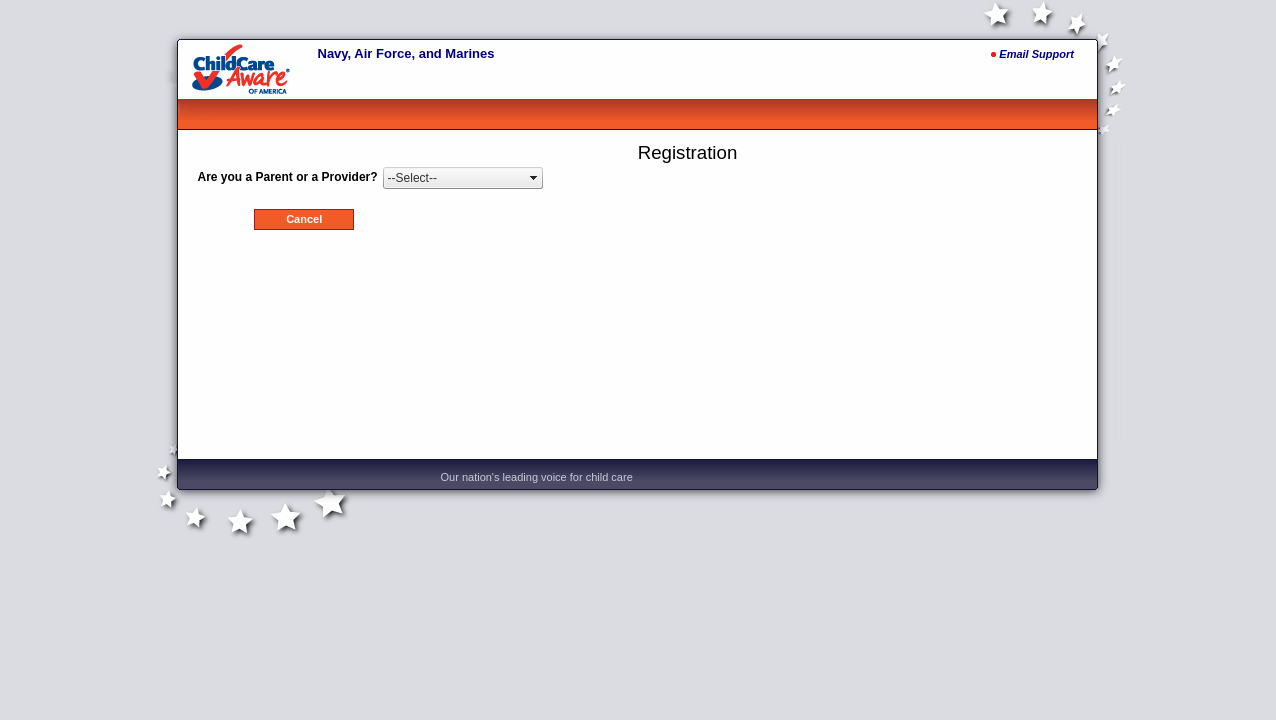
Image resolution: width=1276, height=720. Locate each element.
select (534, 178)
::::::
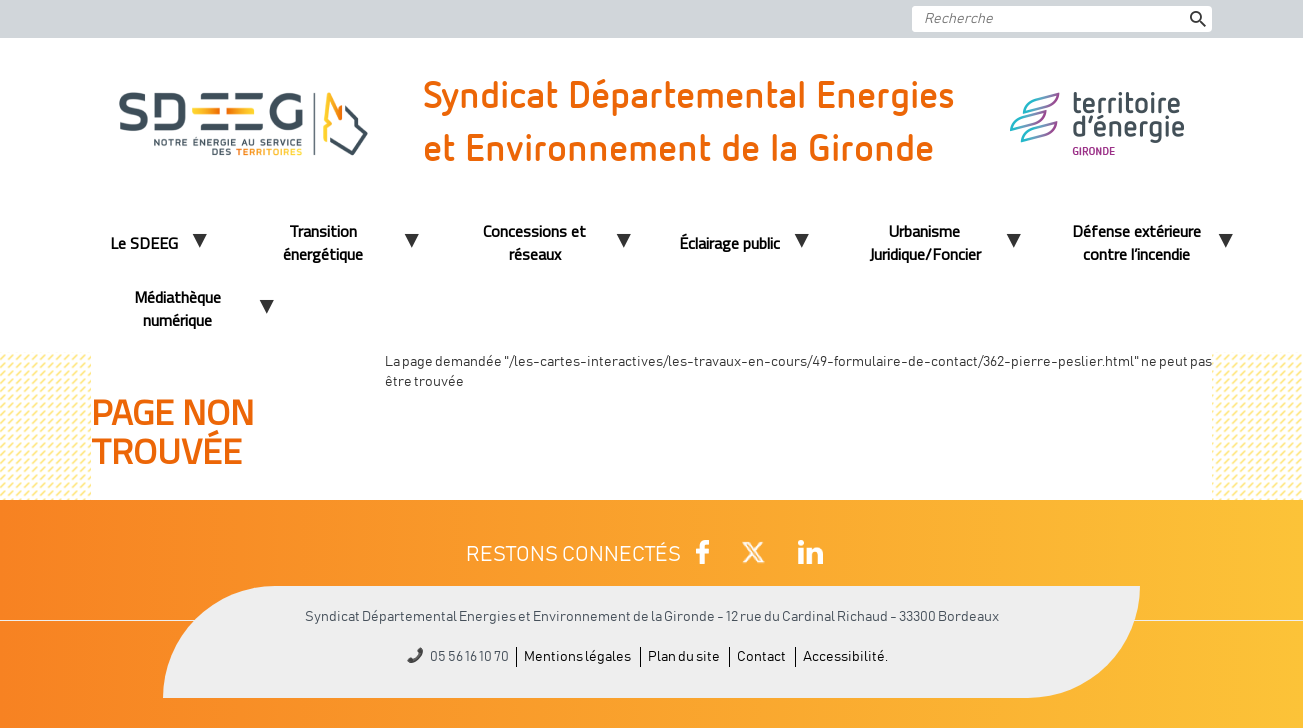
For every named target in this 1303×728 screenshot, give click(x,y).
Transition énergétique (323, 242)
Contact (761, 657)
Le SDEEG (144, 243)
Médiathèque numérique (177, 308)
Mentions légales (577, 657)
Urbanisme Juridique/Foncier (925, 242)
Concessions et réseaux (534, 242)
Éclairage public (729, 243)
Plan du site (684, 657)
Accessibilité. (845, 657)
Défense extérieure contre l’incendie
::::::
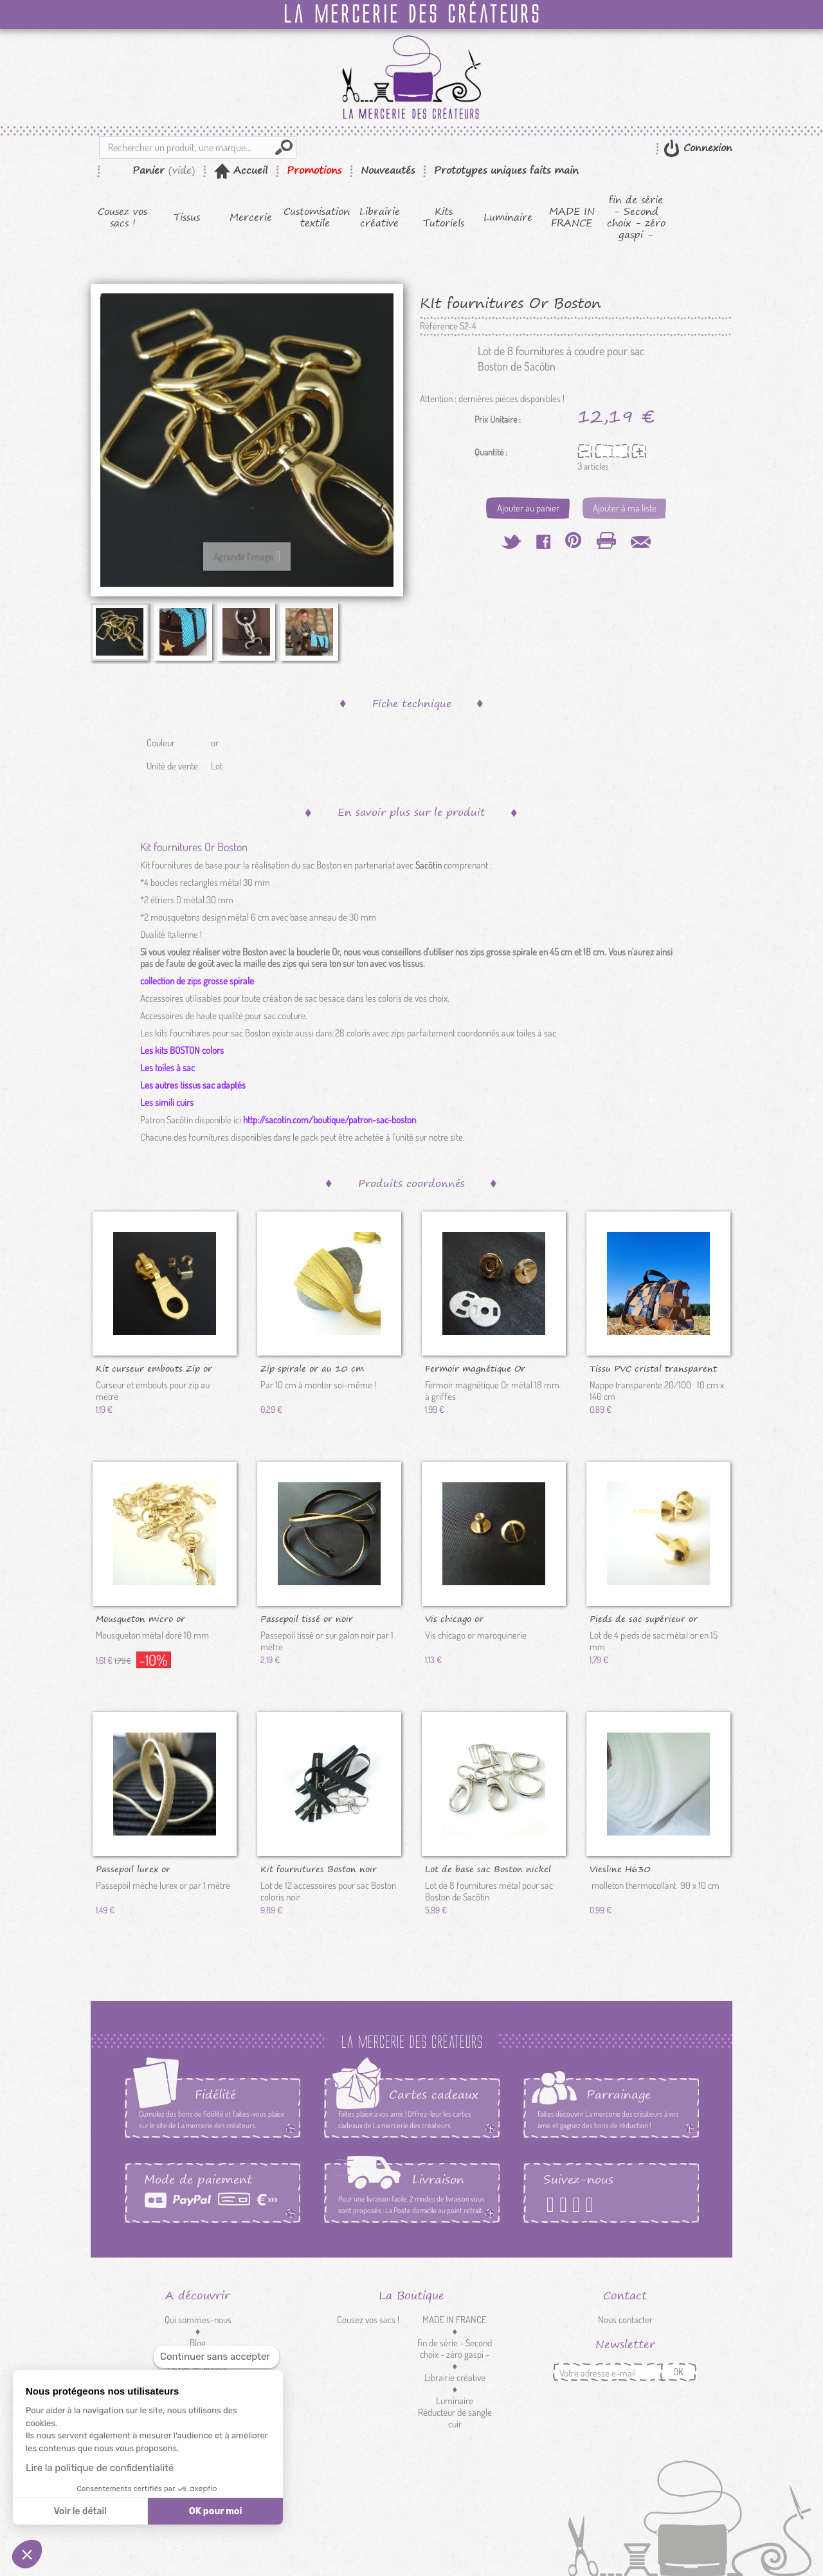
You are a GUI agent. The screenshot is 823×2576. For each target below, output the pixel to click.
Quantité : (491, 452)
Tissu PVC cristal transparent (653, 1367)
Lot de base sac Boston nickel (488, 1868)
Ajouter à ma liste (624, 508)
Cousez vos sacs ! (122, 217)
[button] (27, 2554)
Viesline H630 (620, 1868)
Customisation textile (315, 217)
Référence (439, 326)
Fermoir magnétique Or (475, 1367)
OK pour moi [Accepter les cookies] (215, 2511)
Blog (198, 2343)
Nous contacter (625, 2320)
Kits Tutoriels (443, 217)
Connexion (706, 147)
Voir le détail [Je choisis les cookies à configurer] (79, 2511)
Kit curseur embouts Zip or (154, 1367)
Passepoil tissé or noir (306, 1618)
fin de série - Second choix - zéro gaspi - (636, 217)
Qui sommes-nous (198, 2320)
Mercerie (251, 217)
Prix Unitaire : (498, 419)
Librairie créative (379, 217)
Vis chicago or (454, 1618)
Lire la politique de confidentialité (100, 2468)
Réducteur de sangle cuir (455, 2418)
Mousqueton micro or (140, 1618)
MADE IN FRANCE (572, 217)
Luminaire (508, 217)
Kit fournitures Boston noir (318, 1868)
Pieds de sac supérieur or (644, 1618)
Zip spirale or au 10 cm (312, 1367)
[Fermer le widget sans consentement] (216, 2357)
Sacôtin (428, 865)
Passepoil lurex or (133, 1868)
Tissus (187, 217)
::::::
● What to do
Matching lines for the string "screenshot": count them across the listing and reply with the number alone.

● Exercise answer
2